International Women in Engineering Day is a celebration of the achievements of women around the world practicing in the field of engineering – a reminder of how far we have come, but also how far we still have to go. Women make up approximately 50% of the population in Canada but only 13% of the engineering workforce, so the gender gap is still very much present. This day is an opportunity to spread awareness of the engineering industry to attract more women to the profession but also a platform for highlighting the challenges and barriers faced by women currently working in the engineering field today.

I had no idea what engineers actually did when I applied for university and followed a friend into engineering. I enjoyed and did well in math and science in high school and a career represented by popsicle stick bridges and egg drops sounded alright. Little did I know what awaited me in my first year of university: goodbye evenings and weekends, hello calculator.

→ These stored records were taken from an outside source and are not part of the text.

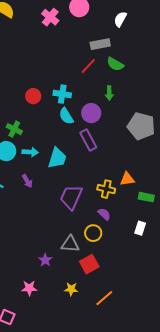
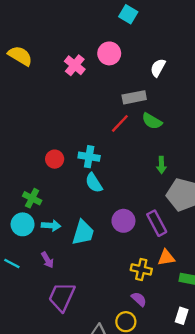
green arrow: (109, 93) -> (161, 165), moved
purple circle: (91, 113) -> (123, 221), moved
purple rectangle: (88, 140) -> (157, 223), moved
purple trapezoid: (71, 197) -> (62, 297), moved

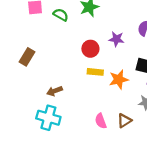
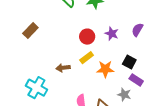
yellow rectangle: (95, 72) -> (87, 58), turned -56
brown arrow: (54, 91) -> (63, 68), moved

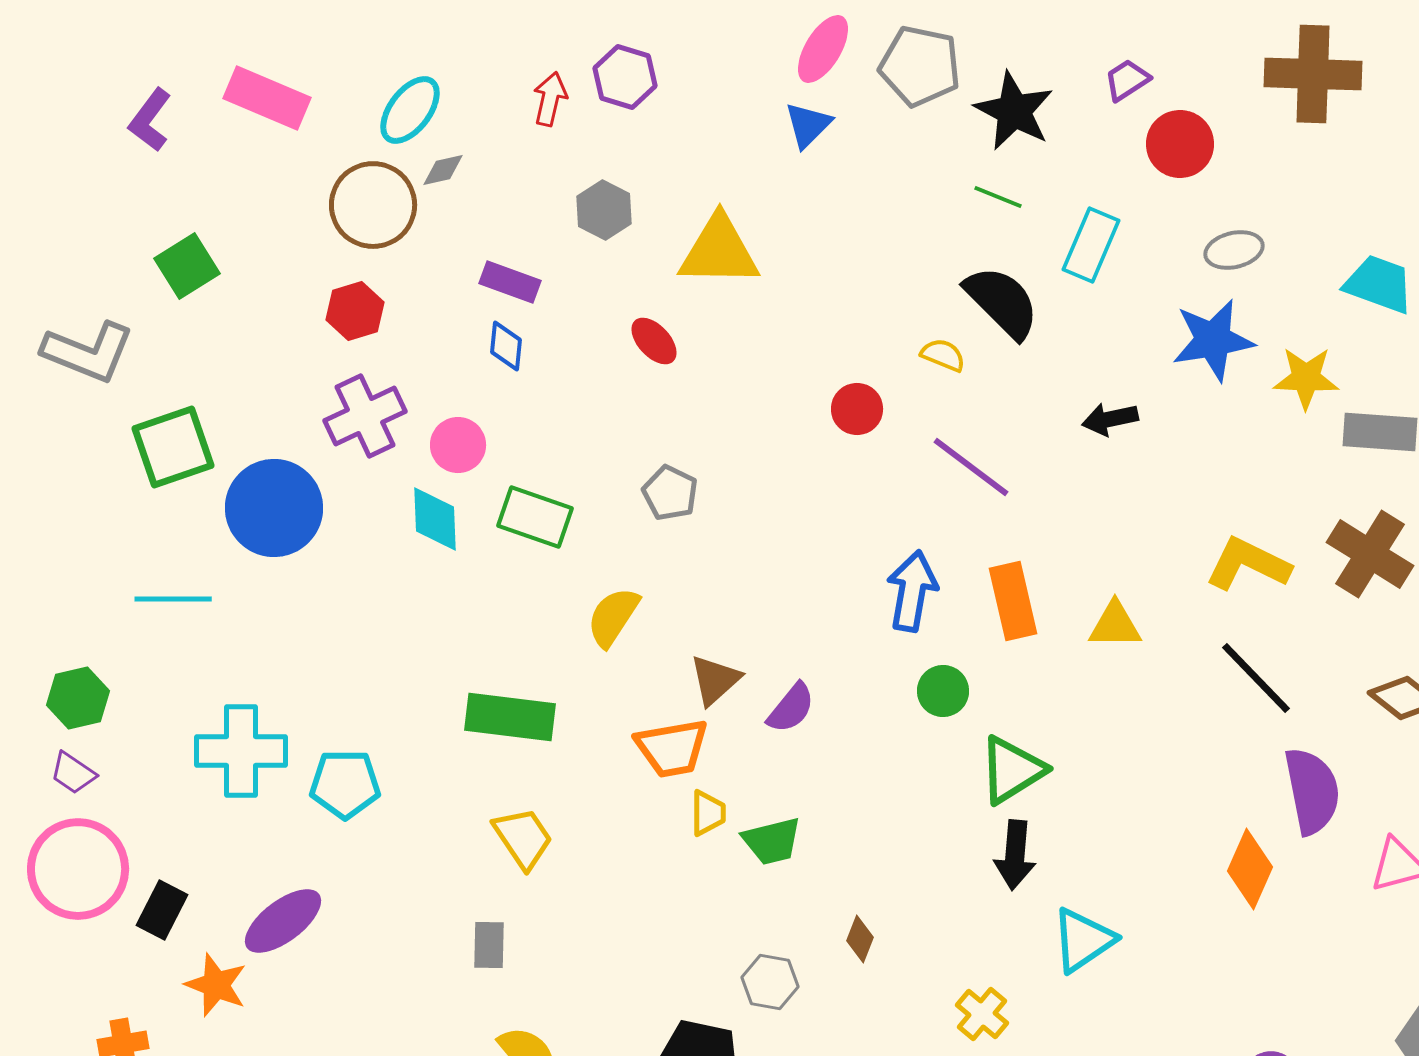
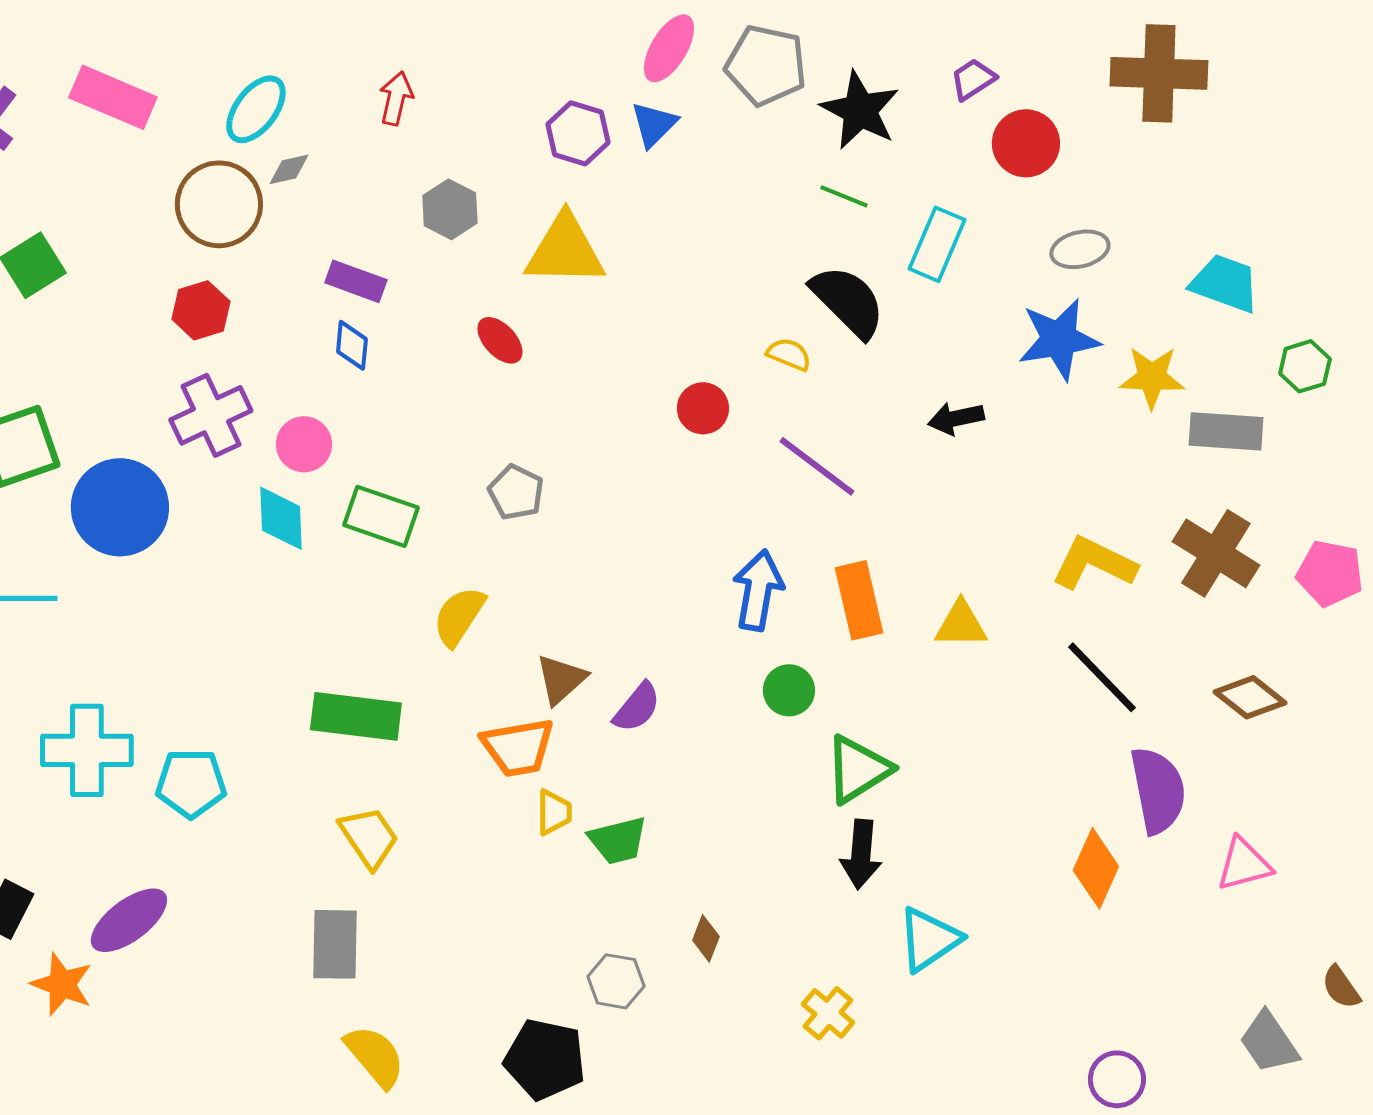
purple hexagon: (625, 77) -> (578, 133), moved
gray rectangle: (489, 945) -> (335, 944), size x1.5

I signed up for the co-operative education program in my second year of university to gain relevant work experience and use my newly acquired knowledge. I was fortunate in my placements as I was able to work for both a contractor and a consulting firm. This is also where I had my first taste of being the sole woman on site. Despite feeling like the odd one out, I found that I enjoyed the work and decided to continue with my degree. Although there are days when I question my decision to become an engineer, the majority of the time I enjoy the challenges and opportunities available in the engineering industry.

If I could give some advice to the girls and young women of today, it would be to believe in yourself and your abilities! No one is perfect at everything, even with years of experience; each of us has different strengths and weaknesses. Engineering is all about working as a team and drawing on each team member’s strengths to produce the best possible outcome. As you gain experience, you will begin to develop an understanding of where you excel and where you need help. Don’t be afraid to ask questions or ask for help when you need it. You’ll continue to develop and grow as your career progresses, and you will be put in positions that challenge you. You will make mistakes but that’s okay, because you will know better for next time.

Bing Song, P.Eng., Ph.D. – Structural Engineer

International Women in Engineering Day is meaningful to me because it celebrates the many great achievements of women in this diverse field, gives us the opportunity to share our experiences with the younger generation, and highlights the amazing career opportunities available to them in engineering.

Engineering was a natural fit for me since I’ve always enjoyed math and physics. My parents gave me an abacus in Grade 4 and learning to manipulate the wooden beads on the counting frame was fascinating to me. Every day I looked forward to math class, rattling my abacus as I walked to school. I practiced a lot and won math competitions at school and nationally, becoming very quick at making calculations. I loved solving problems.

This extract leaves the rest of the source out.